When we first moved to Houston I had a hard adjustment. We had finished a great year in Birmingham with our friends, we had joined a great church and begun to develop new friendships there, my job was going well.. I honestly could not see anything good in moving. Once we got here, I heard on the radio about Beth Moore holding a Christmas event at a center near our house. Well, at the time, I thought Beth Moore was the only thing Houston had going for it so I took Justin and we went. We were coming off several rounds of fertility treatments and were "on a break" while we decided what to do. Beth Moore delivered one of the most powerful messages I have ever heard. It was the weekend before Christmas and she was discussing Elizabeth and struggle to conceive. Beth said she new there were people there in that room that needed to hear this message. I swear I felt she was talking straight to me. She said the message that she wanted me to hear was that "what comes easy and naturally for some people, will come super naturally for me". That God was big enought to bless Elizabeth after all these years and He was big enough to bless me. .. The voice of God in a moment.

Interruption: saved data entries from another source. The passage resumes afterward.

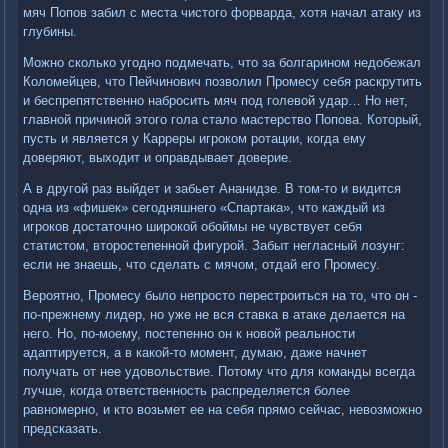
мяч Попов забил с места чистого форварда, хотя начал атаку из
глубины.
Можно сколько угодно подмечать, что за болгарином недобежал
Коломейцев, что Пейчинович позволил Промесу себя раскрутить
и беспрепятственно набросить мяч под голевой удар… Но нет,
главной причиной этого гола стало мастерство Попова. Который,
пусть и является у Карреры игроком ротации, когда ему
доверяют, выходит и оправдывает доверие.
А в другой раз выйдет и забьет Ананидзе. В том-то и видится
одна из «фишек» сегодняшнего «Спартака», что каждый из
игроков достаточно широкой обоймы не чувствует себя
статистом, второстепенной фигурой. Забыт негласный лозунг:
если не знаешь, что сделать с мячом, отдай его Промесу.
Вероятно, Промесу было непросто перестроиться на то, что он -
по-прежнему лидер, но уже не вся ставка в атаке делается на
него. Но, по-моему, постепенно он к новой реальности
адаптируется, а в какой-то момент, думаю, даже начнет
получать от нее удовольствие. Потому что для команды всегда
лучше, когда ответственность распределяется более
равномерно, и кто возьмет ее на себя прямо сейчас, невозможно
предсказать.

Most recently, the first Sunday that we went back to church was also the first week that I had gone back to work. All week, I struggled with my decision. Am I doing the right thing? Am I doing right by my children? I was so overwhelmed with all the responsibilities in my life. To handle my full time job, my husband, my household, my children, my church. I went down front during prayer time and just threw myself on my knees and prayed that God would give me strength and He would show me how to handle it all. During Sunday school (we go after church), Eli got really fussy so I decided to take him out and feed him. I was sitting on a bench outside in the hallway when this woman walked up to me. She was making small talk and looking at Eli. Then she asked me if I worked? I explained to her that I worked full time and that I had just gone back to work this week. She asked me how I was doing and I said "It's tough". She touched my knee and proceeded to tell me her story. Of how she worked weekends and her husband would bring the children to church and then to the hospital to have lunch with her on Sundays and how tough it was. And the she said, but you know? You get through it. Your children will fine. You will be fine. She encouraged me and lifted my spirits. The voice of God in a moment.

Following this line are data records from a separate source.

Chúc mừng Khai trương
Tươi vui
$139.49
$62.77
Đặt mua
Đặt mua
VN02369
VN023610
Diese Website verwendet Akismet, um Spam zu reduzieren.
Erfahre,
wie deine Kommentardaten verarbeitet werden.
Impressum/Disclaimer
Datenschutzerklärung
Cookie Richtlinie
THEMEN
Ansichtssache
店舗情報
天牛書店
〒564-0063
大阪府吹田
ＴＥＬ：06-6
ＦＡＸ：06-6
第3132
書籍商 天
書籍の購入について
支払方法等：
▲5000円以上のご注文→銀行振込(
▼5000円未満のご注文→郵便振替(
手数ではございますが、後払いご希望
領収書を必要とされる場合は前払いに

Most recently, the first Sunday that we went back to church was also the first week that I had gone back to work. All week, I struggled with my decision. Am I doing the right thing? Am I doing right by my children? I was so overwhelmed with all the responsibilities in my life. To handle my full time job, my husband, my household, my children, my church. I went down front during prayer time and just threw myself on my knees and prayed that God would give me strength and He would show me how to handle it all. During Sunday school (we go after church), Eli got really fussy so I decided to take him out and feed him. I was sitting on a bench outside in the hallway when this woman walked up to me. She was making small talk and looking at Eli. Then she asked me if I worked? I explained to her that I worked full time and that I had just gone back to work this week. She asked me how I was doing and I said "It's tough". She touched my knee and proceeded to tell me her story. Of how she worked weekends and her husband would bring the children to church and then to the hospital to have lunch with her on Sundays and how tough it was. And the she said, but you know? You get through it. Your children will fine. You will be fine. She encouraged me and lifted my spirits. The voice of God in a moment.
The section of the book, is to emphasize how important words are. The whole universe came into being because God spoke the words. That as mothers, we are the shepheds of our children's lives and hearts. Our words are the first words that they will remember. Our names are usually the first sounds on their lips. Before they even know who God is, they know us. We are the Voice of God to them. How we speak and what we say to them is what they will know of the love from our Father. One of my purposes that God has blessed me with is the ministry of motherhood. My mission field is little hearts inside my boys - growing them, loving them, and preparing them for the life that awaits them. I pray for "lips that speak grace and show the heart of God's love through the things I say".